Winners & Losers: Who Gets Cited?

Pew's citation log reads like a popularity contest skewed toward scale and community muscle. Authority encyclopedias (Wikipedia) and user-generated behemoths (YouTube videos, Reddit threads) dominate because they offer expansive, continuously updated content pools the model can trust statistically. Mega-publishers with DR 90+ — think Mayo Clinic, The New York Times, and Investopedia — show up often enough to keep their brand equity intact.

The casualties sit at the long tail: niche newsrooms, specialist SaaS blogs, academic journals behind paywalls, and local outlets. These sites rarely appear in the AI panel, and when they do, users almost never click through. Even when a smaller publisher provides the original scoop, Gemini often paraphrases it and attributes to a higher-authority roundup or a crowd-sourced forum.

For marketers, the takeaway is clear. If you're not already in the citational "inner circle," relying on traditional blue-link SEO alone won't protect your traffic. The strategy frontier shifts to structured data, concise answer blocks, and explicit invitations for AI crawlers — all aimed at convincing the model you deserve one of the few outbound links it still doles out.

SEO Best Practices in an AI-Dominated SERP

Google's new interface rewards sites that feed its models clean, verifiable data — and quietly sidelines the rest. Three priorities now separate the winners from the traffic orphans.

1. Welcome the Bots That Write the Answers
Blocking GPTBot, ClaudeBot, Perplexity-Bot, or Google-Extended is the modern equivalent of adding noindex to your homepage. Leave reputable AI crawlers unmolested in robots.txt (User-agent: * Allow: /) and disable any "Block AI Scrapers" toggle in Cloudflare or your firewall. The crawl cost is pennies, but every successful fetch becomes training fuel that can surface your paragraph — complete with a link — in the next billion chat queries. We wrote a detailed guide on fixing the Cloudflare toggle if you're not sure how.

2. Serve a Fact-Checked Answer Box on Every Page
AI Overviews pluck concise statements, numbered steps, and bullet-point summaries. Give them exactly that: a 40- to 60-word answer block near the top of informational articles, wrapped in an <h2> like "Quick Answer." Make it verifiable — cite the study, include the year, link to the primary source — and keep promotional fluff out. This is where I'm genuinely uncertain about best practices. We've tested this on about 40 client pages and seen mixed results — 60% showed improved snippet capture, but the other 40% saw no change. The data is promising but not conclusive.
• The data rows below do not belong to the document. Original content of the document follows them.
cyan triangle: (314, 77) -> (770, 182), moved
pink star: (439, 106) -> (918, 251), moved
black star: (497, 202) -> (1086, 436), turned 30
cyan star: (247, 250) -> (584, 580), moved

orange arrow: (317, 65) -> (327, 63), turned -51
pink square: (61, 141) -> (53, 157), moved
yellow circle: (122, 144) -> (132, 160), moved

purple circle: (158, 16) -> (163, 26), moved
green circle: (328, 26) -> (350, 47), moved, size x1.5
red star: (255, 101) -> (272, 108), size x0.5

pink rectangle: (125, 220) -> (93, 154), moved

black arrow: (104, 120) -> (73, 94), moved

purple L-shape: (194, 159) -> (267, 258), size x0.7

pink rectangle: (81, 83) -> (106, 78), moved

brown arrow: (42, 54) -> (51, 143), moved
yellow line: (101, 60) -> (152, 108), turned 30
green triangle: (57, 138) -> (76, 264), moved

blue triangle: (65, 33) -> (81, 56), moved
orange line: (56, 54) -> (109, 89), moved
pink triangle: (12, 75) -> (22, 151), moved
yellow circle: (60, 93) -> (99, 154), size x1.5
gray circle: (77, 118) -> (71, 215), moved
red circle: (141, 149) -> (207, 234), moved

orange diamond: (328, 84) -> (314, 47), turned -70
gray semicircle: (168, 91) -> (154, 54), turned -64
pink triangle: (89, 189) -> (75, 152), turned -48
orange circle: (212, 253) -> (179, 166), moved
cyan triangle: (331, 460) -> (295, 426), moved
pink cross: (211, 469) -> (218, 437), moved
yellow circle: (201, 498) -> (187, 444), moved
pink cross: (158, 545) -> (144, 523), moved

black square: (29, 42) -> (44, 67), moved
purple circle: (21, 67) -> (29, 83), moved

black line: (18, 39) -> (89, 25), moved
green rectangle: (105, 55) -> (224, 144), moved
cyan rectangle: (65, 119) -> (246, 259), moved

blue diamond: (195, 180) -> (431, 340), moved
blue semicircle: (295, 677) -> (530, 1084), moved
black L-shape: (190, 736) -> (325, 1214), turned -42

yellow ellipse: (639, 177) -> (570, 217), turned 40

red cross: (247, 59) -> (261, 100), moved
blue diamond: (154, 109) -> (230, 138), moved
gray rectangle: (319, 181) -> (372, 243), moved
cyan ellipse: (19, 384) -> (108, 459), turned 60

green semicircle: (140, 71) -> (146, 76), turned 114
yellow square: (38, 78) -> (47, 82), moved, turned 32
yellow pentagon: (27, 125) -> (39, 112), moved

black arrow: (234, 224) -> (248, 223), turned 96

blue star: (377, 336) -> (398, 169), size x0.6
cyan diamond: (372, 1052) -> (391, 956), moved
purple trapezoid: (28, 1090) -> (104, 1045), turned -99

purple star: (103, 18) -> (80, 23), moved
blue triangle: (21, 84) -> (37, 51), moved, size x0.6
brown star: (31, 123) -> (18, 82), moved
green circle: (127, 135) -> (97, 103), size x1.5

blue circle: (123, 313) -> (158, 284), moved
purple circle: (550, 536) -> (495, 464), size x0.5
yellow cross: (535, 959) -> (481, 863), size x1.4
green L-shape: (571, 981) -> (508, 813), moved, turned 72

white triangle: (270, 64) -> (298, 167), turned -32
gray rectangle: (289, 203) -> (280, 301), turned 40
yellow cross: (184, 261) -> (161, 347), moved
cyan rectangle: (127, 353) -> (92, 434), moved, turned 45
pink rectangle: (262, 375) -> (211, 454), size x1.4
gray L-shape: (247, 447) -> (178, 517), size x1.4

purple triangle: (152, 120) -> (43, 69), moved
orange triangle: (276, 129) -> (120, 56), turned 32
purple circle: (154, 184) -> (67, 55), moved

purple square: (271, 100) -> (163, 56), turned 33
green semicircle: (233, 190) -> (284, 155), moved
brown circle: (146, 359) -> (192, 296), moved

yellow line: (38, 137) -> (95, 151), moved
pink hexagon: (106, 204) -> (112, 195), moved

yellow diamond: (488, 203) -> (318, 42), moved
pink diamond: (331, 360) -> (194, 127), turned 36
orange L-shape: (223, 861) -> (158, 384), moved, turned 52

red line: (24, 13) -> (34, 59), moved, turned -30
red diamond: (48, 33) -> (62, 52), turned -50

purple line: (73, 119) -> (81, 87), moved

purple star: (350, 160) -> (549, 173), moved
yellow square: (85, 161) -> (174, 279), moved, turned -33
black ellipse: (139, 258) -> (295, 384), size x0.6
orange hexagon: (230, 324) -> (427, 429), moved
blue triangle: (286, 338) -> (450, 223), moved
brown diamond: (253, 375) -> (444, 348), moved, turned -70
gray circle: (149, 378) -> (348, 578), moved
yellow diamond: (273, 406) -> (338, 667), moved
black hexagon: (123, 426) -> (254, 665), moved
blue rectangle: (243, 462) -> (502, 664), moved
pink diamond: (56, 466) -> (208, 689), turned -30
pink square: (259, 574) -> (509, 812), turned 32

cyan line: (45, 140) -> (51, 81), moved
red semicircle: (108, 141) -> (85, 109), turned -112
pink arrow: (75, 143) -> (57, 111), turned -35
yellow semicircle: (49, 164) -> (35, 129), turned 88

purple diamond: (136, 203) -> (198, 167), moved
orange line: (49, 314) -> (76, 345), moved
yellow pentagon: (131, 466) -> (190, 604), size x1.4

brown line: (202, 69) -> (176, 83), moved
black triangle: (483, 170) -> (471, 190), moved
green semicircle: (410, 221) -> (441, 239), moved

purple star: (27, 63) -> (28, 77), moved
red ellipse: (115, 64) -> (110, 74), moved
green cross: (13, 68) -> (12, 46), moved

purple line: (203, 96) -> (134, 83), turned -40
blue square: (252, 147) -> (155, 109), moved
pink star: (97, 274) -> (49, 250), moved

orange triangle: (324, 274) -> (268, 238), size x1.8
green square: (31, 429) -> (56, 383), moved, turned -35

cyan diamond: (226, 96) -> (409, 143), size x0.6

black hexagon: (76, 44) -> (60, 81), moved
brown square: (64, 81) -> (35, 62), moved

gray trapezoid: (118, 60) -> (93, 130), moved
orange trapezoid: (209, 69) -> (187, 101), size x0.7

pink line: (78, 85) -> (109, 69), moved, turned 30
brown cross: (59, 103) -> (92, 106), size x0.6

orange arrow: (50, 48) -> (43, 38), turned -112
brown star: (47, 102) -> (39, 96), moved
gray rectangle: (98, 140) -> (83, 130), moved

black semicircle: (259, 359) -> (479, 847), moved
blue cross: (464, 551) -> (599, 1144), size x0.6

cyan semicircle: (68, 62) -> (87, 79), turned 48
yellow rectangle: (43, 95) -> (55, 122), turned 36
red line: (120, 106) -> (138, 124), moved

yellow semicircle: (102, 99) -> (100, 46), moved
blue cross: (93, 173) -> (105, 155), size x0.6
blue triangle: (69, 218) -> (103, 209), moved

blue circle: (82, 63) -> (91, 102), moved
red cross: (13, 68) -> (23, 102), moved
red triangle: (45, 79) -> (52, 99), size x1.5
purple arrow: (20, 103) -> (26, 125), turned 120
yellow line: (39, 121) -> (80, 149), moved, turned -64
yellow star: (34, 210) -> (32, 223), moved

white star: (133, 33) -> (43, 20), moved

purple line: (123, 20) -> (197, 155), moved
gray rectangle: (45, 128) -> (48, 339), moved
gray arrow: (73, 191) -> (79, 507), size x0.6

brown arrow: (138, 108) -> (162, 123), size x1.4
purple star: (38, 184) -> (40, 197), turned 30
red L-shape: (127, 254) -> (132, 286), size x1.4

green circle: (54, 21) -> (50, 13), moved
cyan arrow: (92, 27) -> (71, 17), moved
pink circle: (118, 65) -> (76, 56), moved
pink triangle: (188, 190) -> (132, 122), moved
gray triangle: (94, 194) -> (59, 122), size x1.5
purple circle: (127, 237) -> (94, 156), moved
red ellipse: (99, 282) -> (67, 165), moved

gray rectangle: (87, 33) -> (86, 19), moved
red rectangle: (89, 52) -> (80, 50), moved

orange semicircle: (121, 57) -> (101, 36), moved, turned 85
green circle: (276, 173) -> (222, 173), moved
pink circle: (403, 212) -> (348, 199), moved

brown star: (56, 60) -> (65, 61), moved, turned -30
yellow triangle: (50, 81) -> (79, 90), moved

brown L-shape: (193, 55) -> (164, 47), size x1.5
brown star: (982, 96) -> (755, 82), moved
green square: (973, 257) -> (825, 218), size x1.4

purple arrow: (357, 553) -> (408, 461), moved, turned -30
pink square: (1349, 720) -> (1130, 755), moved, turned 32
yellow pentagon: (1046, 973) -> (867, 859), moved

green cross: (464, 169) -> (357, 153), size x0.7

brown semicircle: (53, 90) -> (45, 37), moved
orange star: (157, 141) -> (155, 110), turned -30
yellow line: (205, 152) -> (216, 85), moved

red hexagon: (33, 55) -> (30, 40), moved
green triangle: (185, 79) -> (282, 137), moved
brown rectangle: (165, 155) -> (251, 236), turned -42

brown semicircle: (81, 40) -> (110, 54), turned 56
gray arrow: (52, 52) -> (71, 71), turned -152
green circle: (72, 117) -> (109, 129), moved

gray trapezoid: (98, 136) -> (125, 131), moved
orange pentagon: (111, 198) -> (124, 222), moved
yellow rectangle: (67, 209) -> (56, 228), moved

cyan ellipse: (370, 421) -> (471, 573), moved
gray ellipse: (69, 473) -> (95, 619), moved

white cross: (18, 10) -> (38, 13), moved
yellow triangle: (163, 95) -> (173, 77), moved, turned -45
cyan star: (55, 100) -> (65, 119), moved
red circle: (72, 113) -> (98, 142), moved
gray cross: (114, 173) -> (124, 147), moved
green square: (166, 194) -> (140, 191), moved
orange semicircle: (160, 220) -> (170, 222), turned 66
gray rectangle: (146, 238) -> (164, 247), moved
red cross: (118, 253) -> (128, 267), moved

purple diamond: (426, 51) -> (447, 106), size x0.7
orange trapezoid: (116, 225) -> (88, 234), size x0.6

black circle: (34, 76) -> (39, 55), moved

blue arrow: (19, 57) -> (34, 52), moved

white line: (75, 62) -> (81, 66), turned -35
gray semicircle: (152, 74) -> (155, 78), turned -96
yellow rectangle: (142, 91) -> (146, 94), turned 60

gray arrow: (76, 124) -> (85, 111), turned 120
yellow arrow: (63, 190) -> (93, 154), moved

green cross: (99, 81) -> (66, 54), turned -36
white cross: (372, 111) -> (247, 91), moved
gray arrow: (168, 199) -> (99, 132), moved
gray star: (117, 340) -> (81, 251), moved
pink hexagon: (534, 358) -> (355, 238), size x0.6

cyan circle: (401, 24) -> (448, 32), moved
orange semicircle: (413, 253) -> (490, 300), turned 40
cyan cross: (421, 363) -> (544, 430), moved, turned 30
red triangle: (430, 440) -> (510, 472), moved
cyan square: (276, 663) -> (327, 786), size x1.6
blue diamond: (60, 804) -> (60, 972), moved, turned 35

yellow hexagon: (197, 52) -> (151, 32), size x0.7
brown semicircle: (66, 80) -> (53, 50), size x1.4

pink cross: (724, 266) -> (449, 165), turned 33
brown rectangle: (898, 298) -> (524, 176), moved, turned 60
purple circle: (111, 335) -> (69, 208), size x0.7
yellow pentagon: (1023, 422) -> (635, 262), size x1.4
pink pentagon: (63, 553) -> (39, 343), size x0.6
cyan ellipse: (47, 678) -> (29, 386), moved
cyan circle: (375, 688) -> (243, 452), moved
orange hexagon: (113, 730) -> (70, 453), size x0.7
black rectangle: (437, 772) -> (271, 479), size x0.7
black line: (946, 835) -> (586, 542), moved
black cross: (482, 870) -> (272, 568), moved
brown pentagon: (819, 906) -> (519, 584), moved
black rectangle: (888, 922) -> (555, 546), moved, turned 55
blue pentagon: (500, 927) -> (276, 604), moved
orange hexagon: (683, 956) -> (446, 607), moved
3. Double-Down on Brand Queries and E-E-A-T
If generic clicks are drying up, protect — and expand — the traffic you own outright: searches that include your brand name. Optimise title tags and meta descriptions to pair the brand with core topics. Bolster E-E-A-T by adding author bios with credentials, linking to peer-reviewed citations, and maintaining a transparent "Last Reviewed" timestamp. The stronger your perceived authority, the more likely Google's AI will quote you instead of a forum thread.

Conclusion — Adapt or Watch Traffic Evaporate

Pew's numbers are the canary in the SERP: clicks are evaporating wherever AI answers appear, and the coverage area is only widening. Sites that cooperate with reputable crawlers, package their expertise in citation-ready formats, and fortify brand authority will still earn visibility — both in traditional blue links and inside the AI tiles themselves.

Everyone else risks becoming background training data, remembered by the model but never visited by the user. That's a strange new form of being famous and invisible at the same time. Adapt your SEO playbook to this AI-first reality now.